The Fáilte Ireland chairman said his organisation is acutely aware what Killarney has faced in recent years and the challenges it currently faces and every support possible will be provided to help.

Mr Carty said Fáilte Ireland last year launched a destination experience and development plan for Killarney and that will see the town reach its full potential through sustainability and the development of year-round tourist attractions.

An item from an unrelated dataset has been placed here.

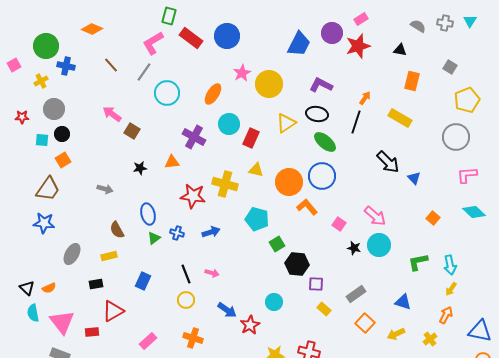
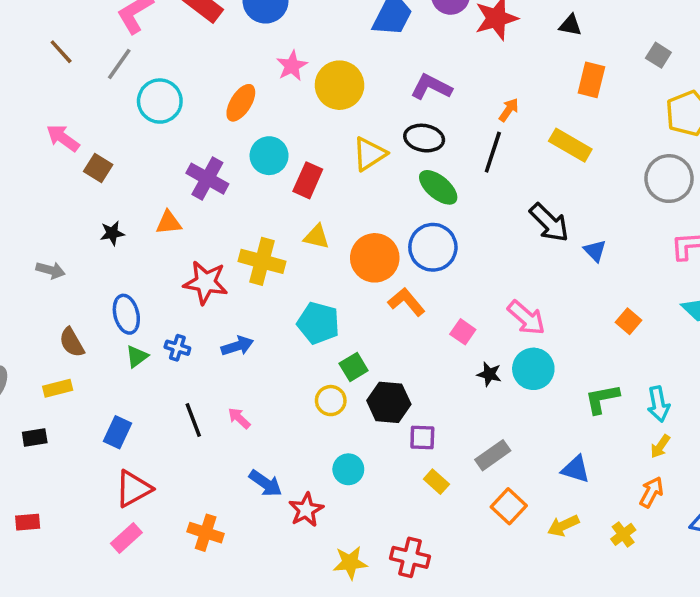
pink arrow: (212, 273) -> (239, 418), turned -152
yellow circle: (186, 300) -> (331, 401), moved
red triangle: (113, 311) -> (133, 489), moved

He said costs were also a big concern with energy bills, in particular, going through the roof and putting businesses under serious pressure.

Staffing was another serious problem for the industry as so much talent was lost during the pandemic.

“An awful lot of great people left our industry and they’re not coming back, so there is a great shortage,” he said, adding that Fáilte Ireland was working hard to overcome the difficulties being experienced.